The lifecycle of a container is not just about creation; it's also about control. You will frequently need to stop, start, and restart your containers. The commands for these actions are straightforward: docker stop, docker start, and docker restart. The docker stop command gracefully shuts down a container by first sending a SIGTERM signal, allowing the application to perform a clean shutdown. If it doesn't stop within a grace period (typically 10 seconds), Docker follows up with a SIGKILL signal to terminate it forcefully.

docker stop my-web-server

Once a container is stopped, it no longer shows up in the default docker ps output, but it still exists and can be seen with docker ps -a. To bring it back to life, you use docker start.

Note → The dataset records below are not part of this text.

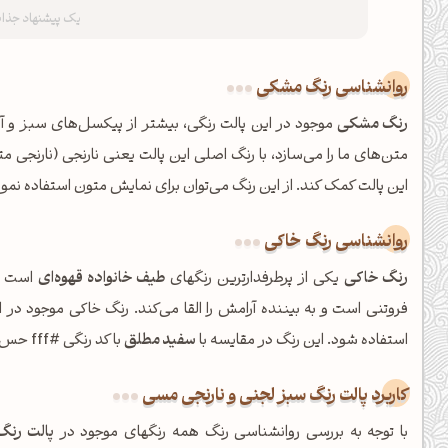
کانال ایــتا
کانال بلـــه
اَپ اندروید
اَپ ویندوز
روانشناسی رنگ مشکی
رنگ مشکی
موجود در این پالت رنگی، بیشتر از پیکسل‌های سبز و آ
متن‌های ما را می‌سازد، با رنگ اصلی این پالت یعنی نارنجی (نارنجی 
این پالت کمک کند. از این رنگ می‌توان برای نمایش متون استفاده نمود
روانشناسی رنگ خاکی
رنگ خاکی
یکی از پرطرفدارترین رنگهای
طیف خانواده قهوه‌ای
است وش
فروتنی است و به بیننده آرامش را القا می‌کند. رنگ خاکی موجود در 
استفاده شود. این رنگ در مقایسه با
سفید مطلق
با کد رنگی #fff حس خستگی بسیار کمتری در چشمان بیننده ایجاد می‌نماید.
کاربرد پالت رنگ سبز لجنی و نارنجی مسی
با توجه به بررسی روانشناسی رنگ همه رنگهای موجود در
پالت رنگ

docker start my-web-server

The container will resume with its previous configuration, including its name and any attached volumes. The docker restart command is simply a convenient shortcut that performs a stop followed by a start, which is useful for applying configuration changes that require a service reboot.

A well-maintained Docker environment is a clean one. Over time, stopped containers and unused images can accumulate, consuming significant disk space. We've already seen the --rm flag for docker run, but you also need commands to manually clean up existing resources. The docker rm command is used to remove one or more stopped containers.

docker rm [container_id_or_name]

You cannot remove a running container unless you use the -f (force) flag, but the cleaner approach is always to stop it first and then remove it. You can also pass a list of container IDs to remove multiple containers at once, a technique that, as mentioned, is perfect for scripting.

Similarly, images can take up even more space than containers. The docker rmi command is used to remove one or more images. An image cannot be removed if it is currently being used by a container, even a stopped one. You must remove the dependent containers first before you can remove the image they are based on.

docker rmi nginx:1.21

These manual cleanup commands are effective, but they are also prime candidates for automation. Later chapters will show you how to build scripts that intelligently find and remove unused resources, saving you time and disk space.

Finally, there is one command that acts as a universal tool for deep inspection: docker inspect. This command can be used on containers, images, volumes, and networks. It returns a detailed JSON array containing a wealth of information about the specified Docker object. The output can be overwhelming at first, but it is an incredibly powerful resource for automation.

docker inspect my-web-server

This will print a large JSON object to the screen, detailing everything about the container: its state, its configuration, its network settings (including its internal IP address), its volume mounts, and much more.

The true power of docker inspect for scripting is unlocked with its --format flag. This flag allows you to provide a Go template to extract specific pieces of information from the JSON output. Instead of parsing a huge JSON file with a tool like jq, you can ask Docker to give you just the data point you need. For example, to get only the internal IP address of a container:

docker inspect --format='{{.NetworkSettings.IPAddress}}' my-web-server

This ability to precisely query the state and configuration of any Docker object is what makes docker inspect a cornerstone of advanced scripting. You can use it to fetch dynamic information, like a container's IP address, and feed it into other commands or configuration files, creating truly dynamic and intelligent automation.

These commands—pull, run, ps, logs, exec, stop, rm, rmi, and inspect—form the core vocabulary of Docker. They are the essential tools you will use every day. By understanding their functions and options, you have built the necessary foundation. You can now manage the entire lifecycle of a container manually. With this solid grasp of the individual building blocks, we are now ready to take the next step: defining our own blueprints for applications by learning how to construct a Dockerfile.